I don't know how you do that. It takes me that long just to get to
the right service pack level on the OS, and then I need to reinstall
all of my application software and bring it back to the right
maintenance level.


You might look into Ghost or Acronis or whatever.
I use Ghost, on a floppy. It's simple to use.
If you keep your installed apps on the c partition and image that
partition once in a while to another hard drive, you never have
re-install again.
It would take you 5-10 minutes to restore your OS and apps.
That's from dead in the water to up and running where you were.
I do OS and most app installs once on a computer.
This one is over 2 years old, since I built the box.
A new (different) motherboard is the only reason I have to do a
reinstall. There's probably a way around that too, but it gets
complicated and probably isn't time effective.

--Vic



Acronis works quite well. I have it on the main machine and have a
RESCUE CD, which I have tried. It works.

HK January 31st 08 09:41 PM

Question for computer geeks
 
wrote:
On Thu, 31 Jan 2008 16:08:50 -0500, HK wrote:

Get yourself a Windows Home Server from HP


GearX.com has the NetGear "toaster" for $36.
That is an XP/Vista box that just plugs into the network and supports
2 hard drives.



Well, sure. But the Home Server software does lots of neat stuff.

D.Duck[_2_] February 1st 08 01:22 AM

Question for computer geeks
 

wrote in message
...
On Thu, 31 Jan 2008 16:38:04 -0500, HK wrote:

Acronis works quite well.
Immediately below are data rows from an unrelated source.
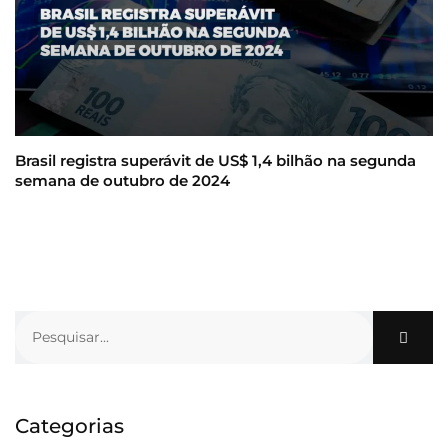
Brasil registra superávit de US$ 1,4 bilhão na segunda
semana de outubro de 2024
Categorias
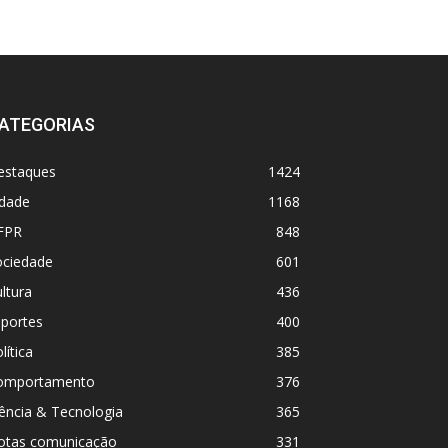
ATEGORIAS
estaques
1424
idade
1168
FPR
848
ociedade
601
ltura
436
sportes
400
lítica
385
omportamento
376
ência & Tecnologia
365
otas comunicação
331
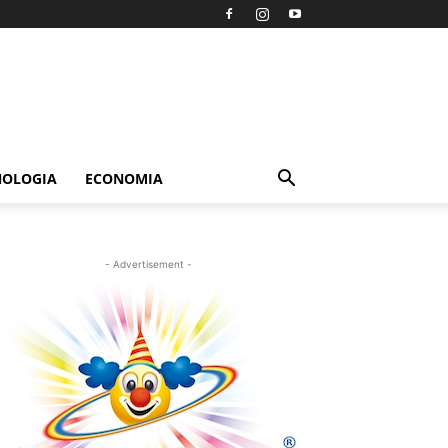
NOLOGIA
ECONOMIA
- Advertisement -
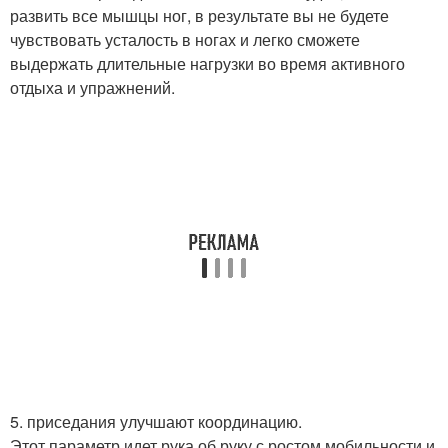
развить все мышцы ног, в результате вы не будете
чувствовать усталость в ногах и легко сможете
выдержать длительные нагрузки во время активного
отдыха и упражнений.
5. приседания улучшают координацию.
Этот параметр идет рука об руку с ростом мобильности и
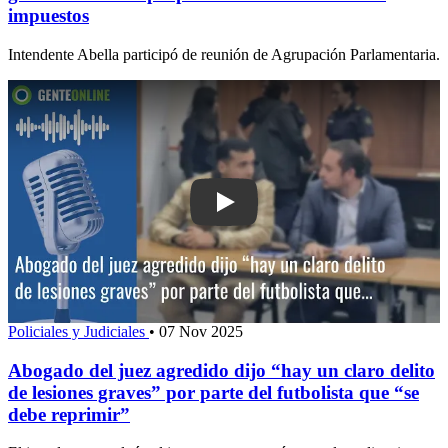
impuestos
Intendente Abella participó de reunión de Agrupación Parlamentaria.
Play: Abogado del juez agredido dijo “h
Policiales y Judiciales
•
07 Nov 2025
Abogado del juez agredido dijo “hay un claro delito
de lesiones graves” por parte del futbolista que “se
debe reprimir”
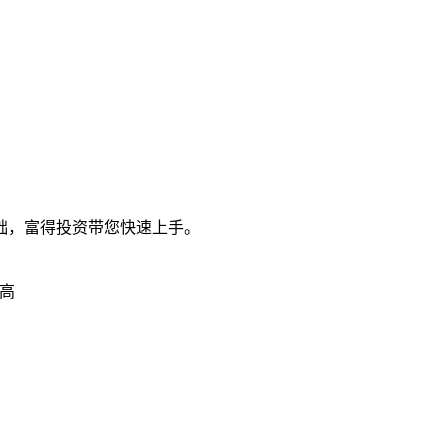
础，富得投资带您快速上手。
高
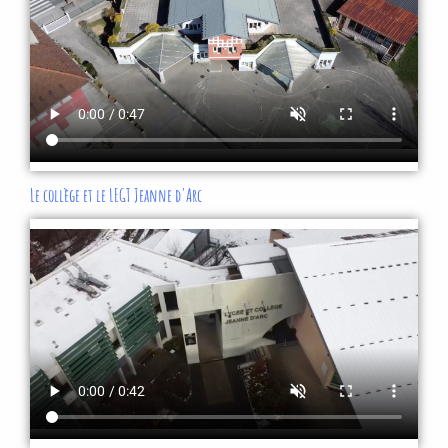
Le collège et le LEGT Jeanne d'Arc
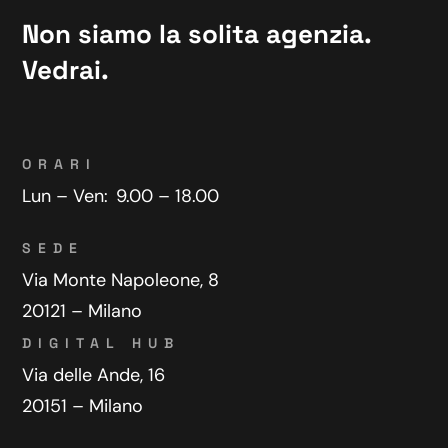
Non siamo la solita agenzia.
Vedrai.
ORARI
Lun – Ven:
9.00 – 18.00
SEDE
Via Monte Napoleone, 8
20121 – Milano
DIGITAL HUB
Via delle Ande, 16
20151 – Milano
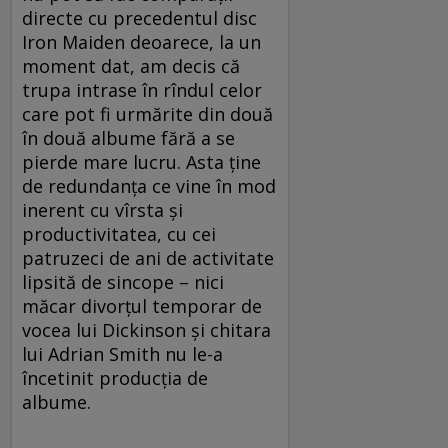
directe cu precedentul disc
Iron Maiden deoarece, la un
moment dat, am decis că
trupa intrase în rîndul celor
care pot fi urmărite din două
în două albume fără a se
pierde mare lucru. Asta ţine
de redundanţa ce vine în mod
inerent cu vîrsta şi
productivitatea, cu cei
patruzeci de ani de activitate
lipsită de sincope – nici
măcar divorţul temporar de
vocea lui Dickinson şi chitara
lui Adrian Smith nu le-a
încetinit producţia de
albume.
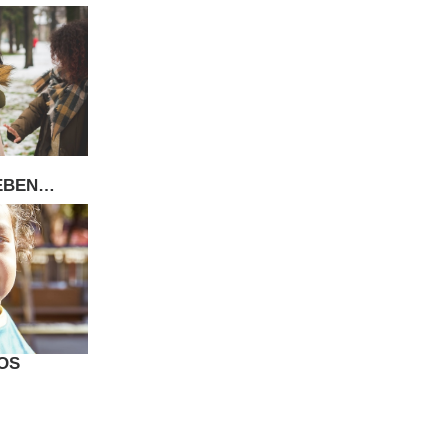
EBEN
RA EVITAR
JOS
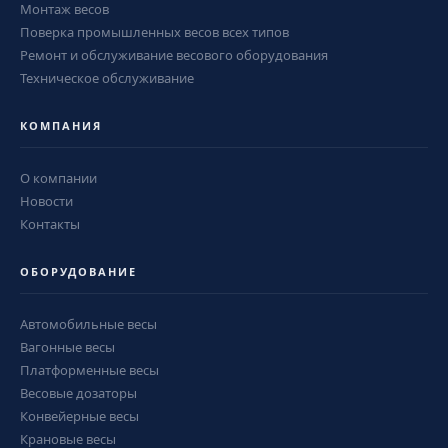
Монтаж весов
Поверка промышленных весов всех типов
Ремонт и обслуживание весового оборудования
Техническое обслуживание
КОМПАНИЯ
О компании
Новости
Контакты
ОБОРУДОВАНИЕ
Автомобильные весы
Вагонные весы
Платформенные весы
Весовые дозаторы
Конвейерные весы
Крановые весы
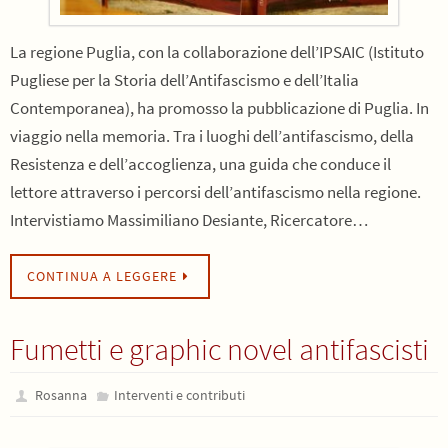
La regione Puglia, con la collaborazione dell’IPSAIC (Istituto
Pugliese per la Storia dell’Antifascismo e dell’Italia
Contemporanea), ha promosso la pubblicazione di Puglia. In
viaggio nella memoria. Tra i luoghi dell’antifascismo, della
Resistenza e dell’accoglienza, una guida che conduce il
lettore attraverso i percorsi dell’antifascismo nella regione.
Intervistiamo Massimiliano Desiante, Ricercatore…
CONTINUA A LEGGERE
Fumetti e graphic novel antifascisti
Rosanna
Interventi e contributi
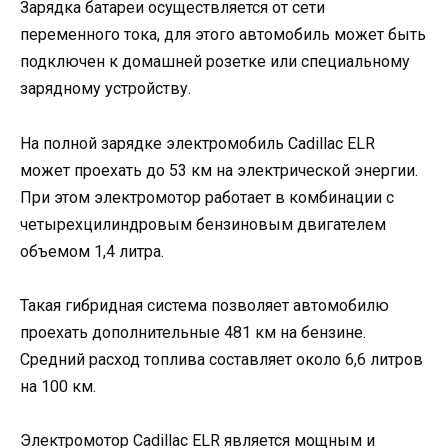
Зарядка батареи осуществляется от сети
переменного тока, для этого автомобиль может быть
подключен к домашней розетке или специальному
зарядному устройству.
На полной зарядке электромобиль Cadillac ELR
может проехать до 53 км на электрической энергии.
При этом электромотор работает в комбинации с
четырехцилиндровым бензиновым двигателем
объемом 1,4 литра.
Такая гибридная система позволяет автомобилю
проехать дополнительные 481 км на бензине.
Средний расход топлива составляет около 6,6 литров
на 100 км.
Электромотор Cadillac ELR является мощным и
I have it on the main machine and have a
RESCUE CD, which I have tried. It works.


I am getting ready to try that.


I vote for Acronis, hasn't failed me yet after a couple of years.
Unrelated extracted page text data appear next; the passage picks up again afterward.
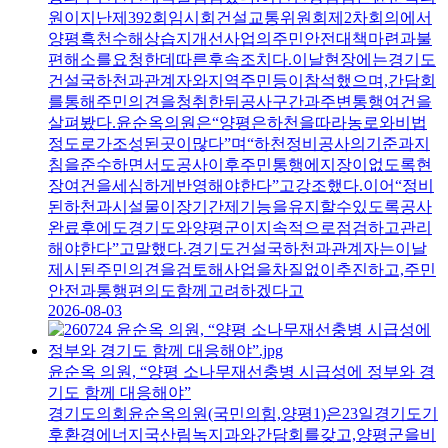
원이지난제392회임시회건설교통위원회제2차회의에서
양평흑천수해상습지개선사업의주민안전대책마련과불
편해소를요청한데따른후속조치다.이날현장에는경기도
건설국하천과관계자와지역주민등이참석했으며,간담회
를통해주민의견을청취한뒤공사구간과주변통행여건을
살펴봤다.윤순옥의원은“양평은하천을따라농로와비법
정도로가조성된곳이많다”며“하천정비공사의기준과지
침을준수하면서도공사이후주민통행에지장이없도록현
장여건을세심하게반영해야한다”고강조했다.이어“정비
된하천과시설물이장기간제기능을유지할수있도록공사
완료후에도경기도와양평군이지속적으로점검하고관리
해야한다”고말했다.경기도건설국하천과관계자는이날
제시된주민의견을검토해사업을차질없이추진하고,주민
안전과통행편의도함께고려하겠다고
2026-08-03
윤순옥 의원, “양평 소나무재선충병 시급성에 정부와 경
기도 함께 대응해야”
경기도의회윤순옥의원(국민의힘,양평1)은23일경기도기
후환경에너지국산림녹지과와간담회를갖고,양평군을비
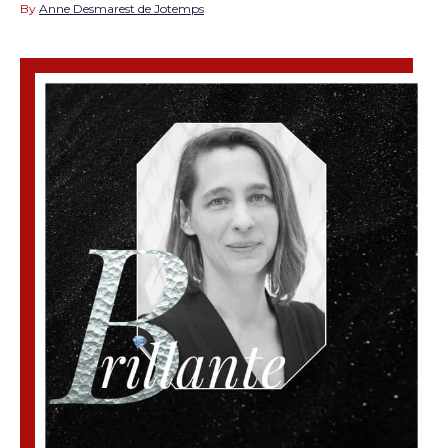
By
Anne Desmarest de Jotemps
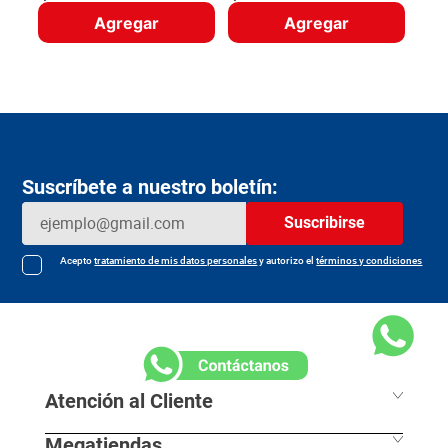
Agregar
Agregar
Suscríbete a nuestro boletín:
Suscribirse
Acepto
tratamiento de mis datos personales
y autorizo el
términos y condiciones
Atención al Cliente
Megatiendas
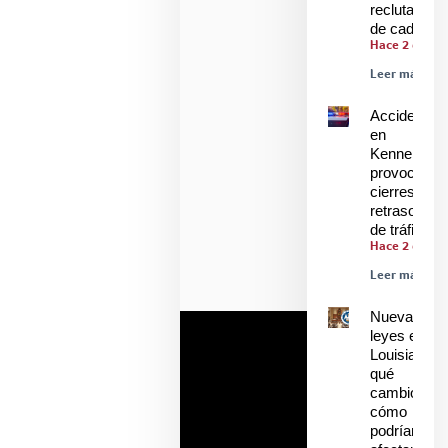
reclutamien
de cadetes
Hace 2 días
Leer más »
Accidente
en
Kenner
provoca
cierres y
retrasos
de tráfico
Hace 2 días
Leer más »
Nuevas
leyes en
Louisiana:
qué
cambió y
cómo
podrían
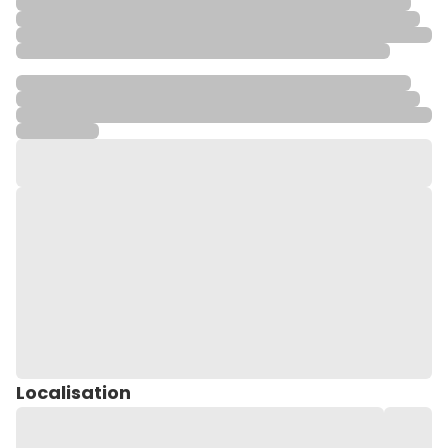
Localisation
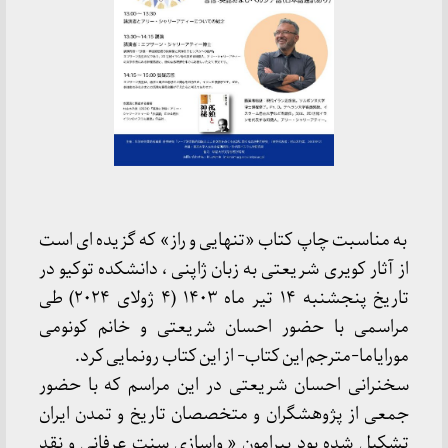
به مناسبت چاپ کتاب «تنهایی و راز» که گزیده ای است
از آثار کویری شریعتی به زبان ژاپنی ، دانشکده توکیو در
تاریخ پنجشنبه ۱۴ تیر ماه ۱۴۰۳ (۴ ژولای ۲۰۲۴) طی
مراسمی با حضور احسان شریعتی و خانم کونومی
مورایاما-مترجم این کتاب- از این کتاب رونمایی کرد.
سخنرانی احسان شریعتی در این مراسم که با حضور
جمعی از پژوهشگران و متخصصان تاریخ و تمدن ایران
تشکیل شده بود پیرامون « واسازی سنتِ عرفانی و نقد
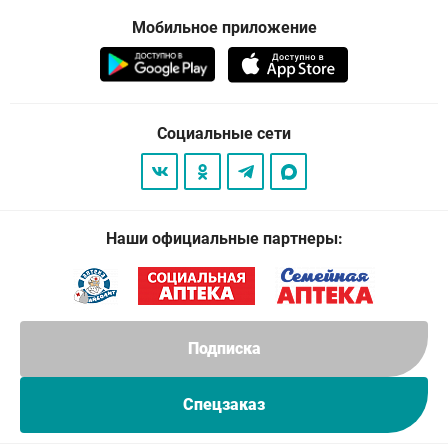
Мобильное приложение
Социальные сети
Наши официальные партнеры:
Подписка
Спецзаказ
© 2026
. Все права защищены.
Eisboch February 1st 08 02:44 AM

Question for computer geeks
 

"HK" wrote in message
...

Get yourself a Windows Home Server from HP. You can back up and restore
your entire machine with virtually no operator input, and with the new
release, you can even backup your backups to removable hard drives and
store them off site. You can do a lot more with the WHS, too, which makes
it more interesting than simply using decent backup software to backup
your drives and reinstall them with a CD restore disk.



Why?


I mean, what the heck is so important about a stupid computer to do this
stuff?

Those of you that rely on a computer to store important information deserve
to get crashed ... or whatever.

Eisboch



HK February 1st 08 02:47 AM

Question for computer geeks
 
Eisboch wrote:
"HK" wrote in message
...
Get yourself a Windows Home Server from HP. You can back up and restore
your entire machine with virtually no operator input, and with the new
release, you can even backup your backups to removable hard drives and
store them off site. You can do a lot more with the WHS, too, which makes
it more interesting than simply using decent backup software to backup
your drives and reinstall them with a CD restore disk.



Why?


I mean, what the heck is so important about a stupid computer to do this
stuff?

Those of you that rely on a computer to store important information deserve
to get crashed ... or whatever.

Eisboch




With a WHS, you can back up and restore all the computers in your
household automatically, you can serve up saved movies stored on the WHS
to any computer in your household without clogging up the hard drive on
that computer, and you can also use the device as an iTunes server.
There are many other features, but those are the ones I use the most.